A large-scale analysis of tissue-specific pathology and gene expression of human disease genes and complexes

Abstract

Heritable diseases are caused by germ-line mutations that, despite tissuewide presence, often lead to tissue-specific pathology. Here, we make a systematic analysis of the link between tissue-specific gene expression and pathological manifestations in many human diseases and cancers. Diseases were systematically mapped to tissues they affect from disease-relevant literature in PubMed to create a disease-tissue covariation matrix of high-confidence associations of >1,000 diseases to 73 tissues. By retrieving >2,000 known disease genes, and generating 1,500 disease-associated protein complexes, we analyzed the differential expression of a gene or complex involved in a particular disease in the tissues affected by the disease, compared with nonaffected tissues. When this analysis is scaled to all diseases in our dataset, there is a significant tendency for disease genes and complexes to be overexpressed in the normal tissues where defects cause pathology. In contrast, cancer genes and complexes were not overexpressed in the tissues from which the tumors emanate. We specifically identified a complex involved in XY sex reversal that is testis-specific and down-regulated in ovaries. We also identified complexes in Parkinson disease, cardiomyopathies, and muscular dystrophy syndromes that are similarly tissue specific. Our method represents a conceptual scaffold for organism-spanning analyses and reveals an extensive list of tissue-specific draft molecular pathways, both known and unexpected, that might be disrupted in disease.

Fig. 1.

Overview of the study. (A) The different analyses and how they relate to each other. (B) 59 inherited cancers and >1,000 other Mendelian disorders are mapped to 2,227 causative genes and 1,524 complexes by using a combination of automated parsing of OMIM and PubMed. Genes and complexes are stratified into 3 major categories, noncancer disease, cancer gain of function, and cancer loss of function. This stratification is done by a combination of manual curation and semiautomated steps. (C) A unique set of 1,524 protein complexes associated with disease are generated by querying the proteins of disease genes for direct interaction partners in a human protein interaction network followed by several quality control steps. (D) Transcriptional regulation of both genes and sets of genes that work together in cellular complexes are analyzed across tissues of the human organism. (E) Diseases are mapped to relevant tissues by using association degree of particular diseases and tissues across PubMed.
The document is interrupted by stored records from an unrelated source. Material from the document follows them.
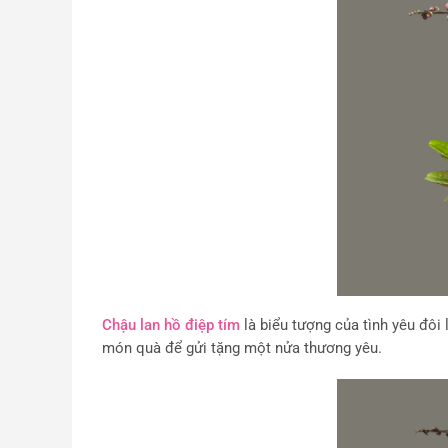
Chậu lan hồ điệp tím
là biểu tượng của tình yêu đôi l
món quà để gửi tặng một nửa thương yêu.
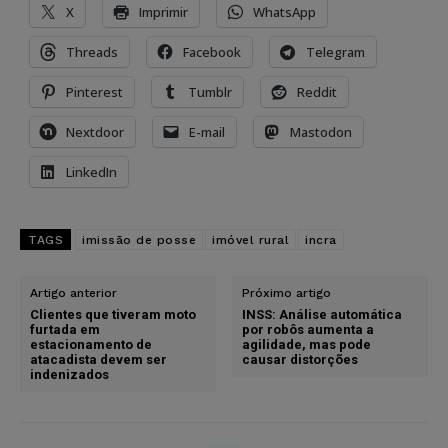
X
Imprimir
WhatsApp
Threads
Facebook
Telegram
Pinterest
Tumblr
Reddit
Nextdoor
E-mail
Mastodon
LinkedIn
TAGS
imissão de posse
imóvel rural
incra
Artigo anterior
Próximo artigo
Clientes que tiveram moto
INSS: Análise automática
furtada em
por robôs aumenta a
estacionamento de
agilidade, mas pode
atacadista devem ser
causar distorções
indenizados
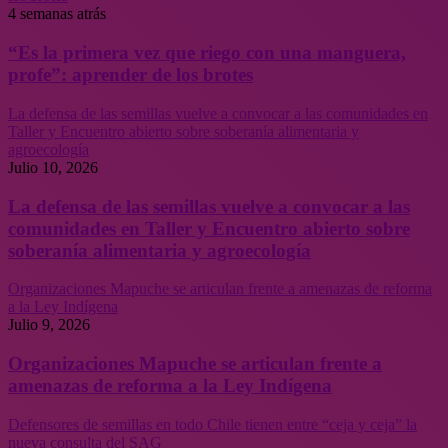
4 semanas atrás
“Es la primera vez que riego con una manguera,
profe”: aprender de los brotes
La defensa de las semillas vuelve a convocar a las comunidades en
Taller y Encuentro abierto sobre soberanía alimentaria y
agroecología
Julio 10, 2026
La defensa de las semillas vuelve a convocar a las
comunidades en Taller y Encuentro abierto sobre
soberanía alimentaria y agroecología
Organizaciones Mapuche se articulan frente a amenazas de reforma
a la Ley Indígena
Julio 9, 2026
Organizaciones Mapuche se articulan frente a
amenazas de reforma a la Ley Indígena
Defensores de semillas en todo Chile tienen entre “ceja y ceja” la
nueva consulta del SAG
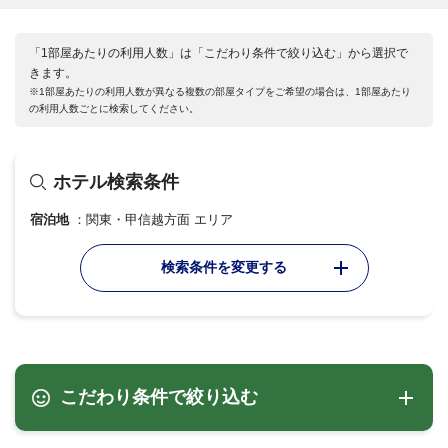
「1部屋あたりの利用人数」は「こだわり条件で絞り込む」から選択で
きます。
※1部屋あたりの利用人数が異なる複数の部屋タイプをご希望の場合は、1部屋あたり
の利用人数ごとに検索してください。
ホテル検索条件
宿泊地
関東・甲信越方面 エリア
検索条件を変更する
こだわり条件で絞り込む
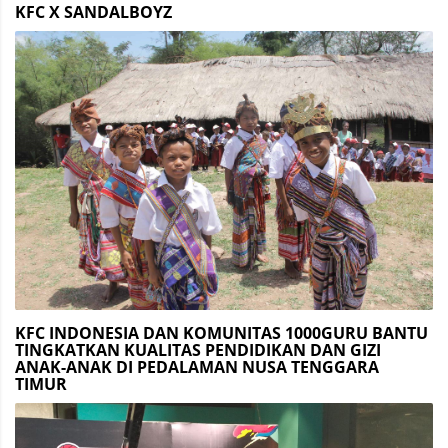
KFC X SANDALBOYZ
KFC INDONESIA DAN KOMUNITAS 1000GURU BANTU
TINGKATKAN KUALITAS PENDIDIKAN DAN GIZI
ANAK-ANAK DI PEDALAMAN NUSA TENGGARA
TIMUR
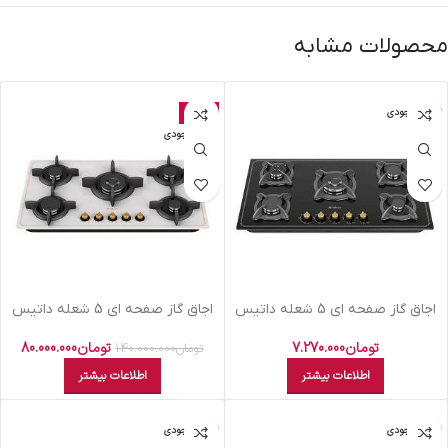
محصولات مشابه
اتمام موجودی
حراج
اتمام موجودی
اجاق گاز صفحه ای 5 شعله داتیس
اجاق گاز صفحه ای 5 شعله داتیس
مدل DG-535
مدل DG-542 Ultra
تومان
7.270.000
تومان
80.000.000
تومان
140.000.000
اطلاعات بیشتر
اطلاعات بیشتر
اتمام موجودی
اتمام موجودی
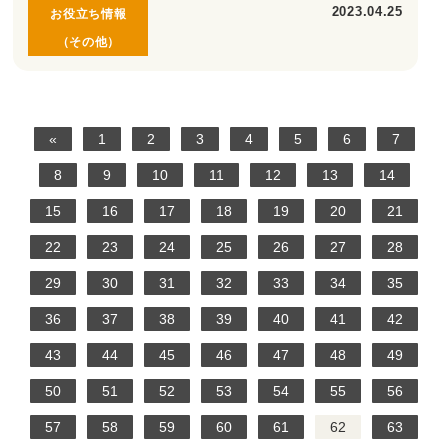
2023.04.25
お役立ち情報
（その他）
«
1
2
3
4
5
6
7
8
9
10
11
12
13
14
15
16
17
18
19
20
21
22
23
24
25
26
27
28
29
30
31
32
33
34
35
36
37
38
39
40
41
42
43
44
45
46
47
48
49
50
51
52
53
54
55
56
57
58
59
60
61
62
63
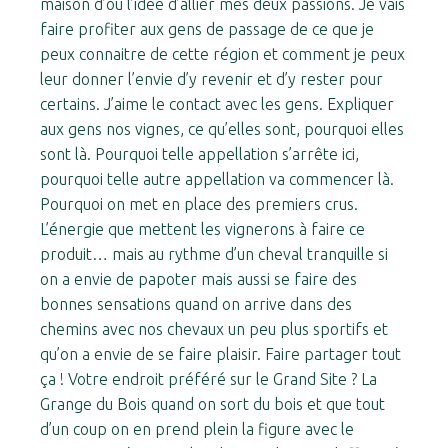
maison d’où l’idée d’allier mes deux passions. Je vais
faire profiter aux gens de passage de ce que je
peux connaitre de cette région et comment je peux
#
#
leur donner l’envie d’y revenir et d’y rester pour
certains. J’aime le contact avec les gens. Expliquer
aux gens nos vignes, ce qu’elles sont, pourquoi elles
sont là. Pourquoi telle appellation s’arrête ici,
pourquoi telle autre appellation va commencer là.
Pourquoi on met en place des premiers crus.
L’énergie que mettent les vignerons à faire ce
produit… mais au rythme d’un cheval tranquille si
on a envie de papoter mais aussi se faire des
bonnes sensations quand on arrive dans des
chemins avec nos chevaux un peu plus sportifs et
qu’on a envie de se faire plaisir. Faire partager tout
ça ! Votre endroit préféré sur le Grand Site ? La
Grange du Bois quand on sort du bois et que tout
d’un coup on en prend plein la figure avec le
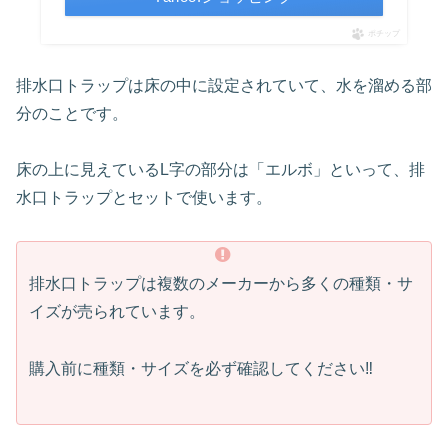
ポチップ
排水口トラップは床の中に設定されていて、水を溜める部
分のことです。
床の上に見えているL字の部分は「エルボ」といって、排
水口トラップとセットで使います。
排水口トラップは複数のメーカーから多くの種類・サ
イズが売られています。
購入前に種類・サイズを必ず確認してください‼︎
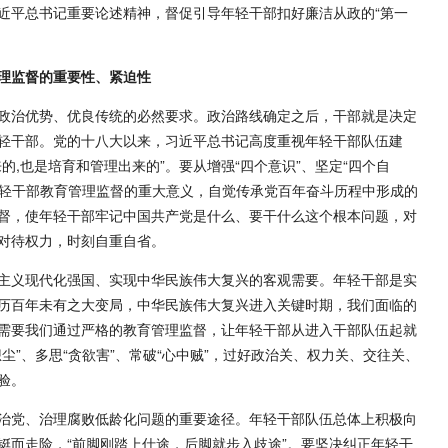
近平总书记重要论述精神，督促引导年轻干部扣好廉洁从政的“第一
理监督的重要性、紧迫性
政治优势、优良传统的必然要求。政治路线确定之后，干部就是决定
轻干部。党的十八大以来，习近平总书记高度重视年轻干部队伍建
的,也是培育和管理出来的”。要从增强“四个意识”、坚定“四个自
年轻干部教育管理监督的重大意义，自觉传承党百年奋斗历程中形成的
督，使年轻干部牢记中国共产党是什么、要干什么这个根本问题，对
对待权力，时刻自重自省。
主义现代化强国、实现中华民族伟大复兴的客观需要。年轻干部是实
历百年未有之大变局，中华民族伟大复兴进入关键时期，我们面临的
需要我们通过严格的教育管理监督，让年轻干部从进入干部队伍起就
尘”、多思“贪欲害”、常破“心中贼”，过好政治关、权力关、交往关、
验。
治党、治理腐败低龄化问题的重要途径。年轻干部队伍总体上积极向
铤而走险，“前脚刚踏上仕途，后脚就步入歧途”。要坚决纠正年轻干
Steps are taken to reduce errors in word recognition and handle synonyms accurately. These steps are followed by determination of an optimal cutoff and rigorous quality control. Hereby, we produced a matrix where diseases are mapped to tissues relevant to the pathology with a precision of >0.8. Cancers are mapped to tissues that are the primary origin of tumor formation with a precision >0.95.

Fig. 2.

Disease–tissue association matrix. The color range goes from light gray, which corresponds to no association of disease and tissue, to dark blue at 12% association. Only high confidence associations scoring above 8% (blue to dark blue) are used in the further analysis. The percent association is the proportion of a disease's association to a particular tissue in the Novartis Research Foundation Gene Expression Database (GNF) atlas, out of the cumulative association to all tissue in the atlas. (A) The first 100 diseases mapped to the 73 tissues in the GNF atlas. A more detailed view of the matrix can be seen by using the zoom tool. (B) A subset of the disease–tissue associations.

Fig. 3.

Expression levels of disease genes and complexes in pathologically associated tissues. (A) The expression level of genes associated with diseases and cancers in the tissues most associated with the particular disease caused by the genes. Tissues are ranked with the most associated tissue at the intersection with the y axis and in declining order from left to right. This plot shows the trend of overexpression for disease genes and gain-of-function cancer genes in tissues with the highest rank. Loss-of-function cancer genes are generally underexpressed in the tissues with the highest rank. (B) The average disease gene expression in associated tissues is shown. Disease genes are overexpressed with an average z score of 0.28 (P < 10E-6). The cancer-associated genes show 2 different trends: gain-of-function genes follow the trend of all disease genes, with an average z score of 0.30 (P = 3.9E-2), but loss-of-function genes have a tendency to be underexpressed in the tissues associated with tumor formation, with an average z score of −0.21 (P = 1.0e-2). (C and D) The same analysis is shown at the level of protein complexes, where the trend is conserved.

Fig. 4.

Representative examples of disease complexes are displayed. Diseases are associated with tissues by using our disease–tissue matrix, and expression data are from the GNF dataset. The expression levels of complexes are shown as z scores. If a disease is associated with more than 3 tissues, only the 3 most associated tissues are shown for clarity. In a given complex, proteins relevant to the disease in question are yellow. The figure shows the general tendency of overexpression of the complexes in the tissues in which they are involved in pathology compared with their expression level in other tissues. All members of the complexes can be seen in Fig. S5.